A few months ago I went into super-OCD mode and decided to divide all the episodes up by who wrote them using the Wikipedia list of episodes page. I put this all into a Word document and used it to decide who my favorite and least favorite writers were on the show. While I don't necessarily care to share my results as it doesn't really matter, I decided to share the list in case nobody had made this kind of thing before and in case people were interested in seeing all the episodes grouped together by who wrote them. So here you go (ordered by how early their first writing credit was):

David X. Cohen: Space Pilot 3000 (cowriter), Xmas Story, Anthology Of Interest I (The Un-Freeze Of A Lifetime), The Day The Earth Stood Stupid (story cowriter), Anthology Of Interest II (Raiders Of The Lost Arcade), The Why Of Fry, Bender's Big Score (story cowriter), The Beast With A Billion Backs (story cowriter), Bender's Game (teleplay and story cowriter), Into The Wild Green Yonder (story cowriter), Rebirth (teleplay writer, story cowriter), Free Will Hunting
Matt Groening: Space Pilot 3000 (cowriter), In-A-Gadda-Da-Leela (story cowriter)

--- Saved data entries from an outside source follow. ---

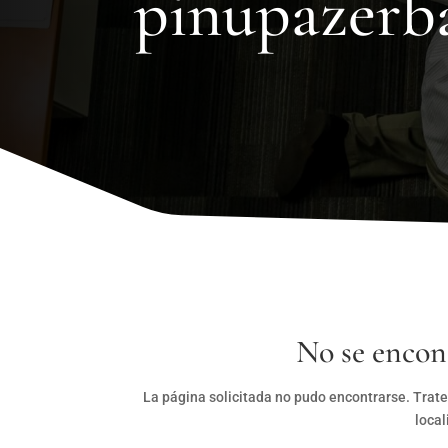
pinupazerb
No se encon
La página solicitada no pudo encontrarse. Trate
local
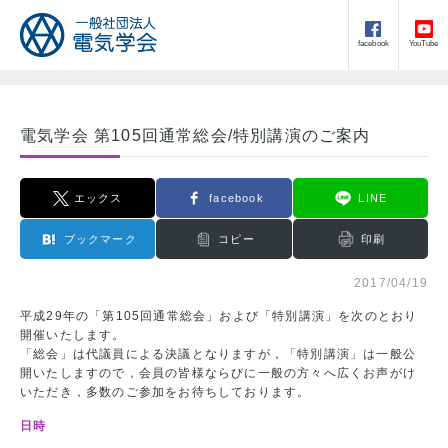
facebook
YouTube
電気学会 第105回通常総会/特別講演のご案内
エックス
facebook
LINE
ブックマーク
コピー
印刷
2017/04/19
平成29年の「第105回通常総会」および「特別講演」を次のとおり
開催いたします。
「総会」は代議員による決議となりますが，「特別講演」は一般公
開いたしますので，会員の皆様ならびに一般の方々へ広くお声がけ
いただき，多数のご参加をお待ちしております。
日時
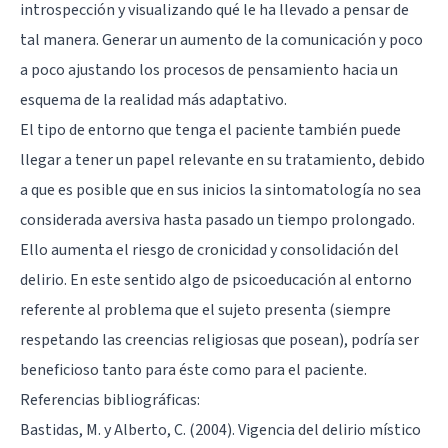
introspección y visualizando qué le ha llevado a pensar de
tal manera. Generar un aumento de la comunicación y poco
a poco ajustando los procesos de pensamiento hacia un
esquema de la realidad más adaptativo.
El tipo de entorno que tenga el paciente también puede
llegar a tener un papel relevante en su tratamiento, debido
a que es posible que en sus inicios la sintomatología no sea
considerada aversiva hasta pasado un tiempo prolongado.
Ello aumenta el riesgo de cronicidad y consolidación del
delirio. En este sentido algo de
psicoeducación
al entorno
referente al problema que el sujeto presenta (siempre
respetando las creencias religiosas que posean), podría ser
beneficioso tanto para éste como para el paciente.
Referencias bibliográficas:
Bastidas, M. y Alberto, C. (2004). Vigencia del delirio místico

Ken Keeler: The Series Has Landed, When Aliens Attack, Put Your Head On My Shoulders, Anthology Of Interest I (Dial L For Leela), The Honking, Time Keeps On Slippin', Godfellas, The Devil's Hands Are Idle Playthings, Bender's Big Score (teleplay writer, story cowriter), Into The Wild Green Yonder (teleplay, story cowriter), The Prisoner Of Benda, The Tip Of The Zoidberg, Overclockwise, The Six Million Dollar Mon, Forty Percent Leadbelly, Meanwhile
Eric Horsted: I, Roommate, A Flight To Remember, The Lesser Of Two Evils, Bender Gets Made, War Is The H-Word, Bendless Love, Bendin' In The Wind, A Taste Of Freedom, Bender's Game (teleplay and story cowriter), Lethal Inspection, The Mutants Are Revolting, Yo Leela Leela, The Bots And The Bees, Near-Death Wish, Leela And The Genestalk, Stench And Stenchibility
Brian Kelley: Love's Labours Lost In Space
Heather Lombard: Fear Of A Bot Planet (cowriter)
Evan Gore: Fear Of A Bot Planet (cowriter)

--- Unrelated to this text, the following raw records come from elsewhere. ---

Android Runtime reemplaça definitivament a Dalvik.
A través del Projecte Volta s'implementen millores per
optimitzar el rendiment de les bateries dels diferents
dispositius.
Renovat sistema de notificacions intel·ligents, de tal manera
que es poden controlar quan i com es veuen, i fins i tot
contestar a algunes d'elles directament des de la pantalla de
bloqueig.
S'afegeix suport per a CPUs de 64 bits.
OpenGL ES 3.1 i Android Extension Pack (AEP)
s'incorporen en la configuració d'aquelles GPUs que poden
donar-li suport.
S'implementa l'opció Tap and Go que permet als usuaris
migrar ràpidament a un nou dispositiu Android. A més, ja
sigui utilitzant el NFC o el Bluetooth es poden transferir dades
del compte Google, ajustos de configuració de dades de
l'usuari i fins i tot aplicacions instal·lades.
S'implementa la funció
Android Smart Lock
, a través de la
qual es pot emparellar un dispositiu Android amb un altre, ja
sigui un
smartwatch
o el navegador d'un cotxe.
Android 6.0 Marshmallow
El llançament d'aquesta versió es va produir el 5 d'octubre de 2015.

Patric M. Verrone: A Fishful Of Dollars, I Second That Emotion, A Clone Of My Own, The Problem With Popplers (teleplay writer, story cowriter), That's Lobstertainment!, A Leela Of Her Own, The Sting, Bender's Game (teleplay cowriter), Attack Of The Killer App, Lrrreconcilable Ndndifferences, Ghost In The Machines, Decision 3012, 31st Century Fox, Saturday Morning Fun Pit
J. Stewart Burns: My Three Suns, Mars University, A Head In The Polls, The Deep South, The Cryonic Woman, Where The Buggalo Roam, Roswell That Ends Well, Futurama: The Lost Adventure (video game), Neutopia
Lewis Morton: A Big Piece Of Garbage, Fry And The Slurm Factory, Brannigan, Begin Again, Raging Bender, Mother's Day, Amazon Women In The Mood, The Cyber House Rules, Anthology Of Interest II (I, Meatbag), Bender Should Not Be Allowed On TV, The Late Philip J. Fry, Calculon 2.0, Murder On The Planet Express
Eric Kaplan: Hell Is Other Robots, Why Must I Be A Crustacean In Love?, A Bicyclops Built For Two, Parasites Lost, I Dated A Robot, Jurassic Bark, Three Hundred Big Boys, The Beast With A Billion Backs (teleplay, story cowriter), Bender's Game (teleplay cowriter)
Bill Odenkirk: How Hermes Requisitioned His Groove Back, A Tale Of Two Santas, Insane In The Mainframe, Kif Gets Knocked Up A Notch, The Farnsworth Parabox
Eric Rogers: Anthology Of Interest I (Terror At 500 Feet), The Silence Of The Clamps, Zapp Dingbat, Naturama (The Salmon), Fry And Leela's Big Fling
Darin Henry: The Problem With Popplers (story cowriter)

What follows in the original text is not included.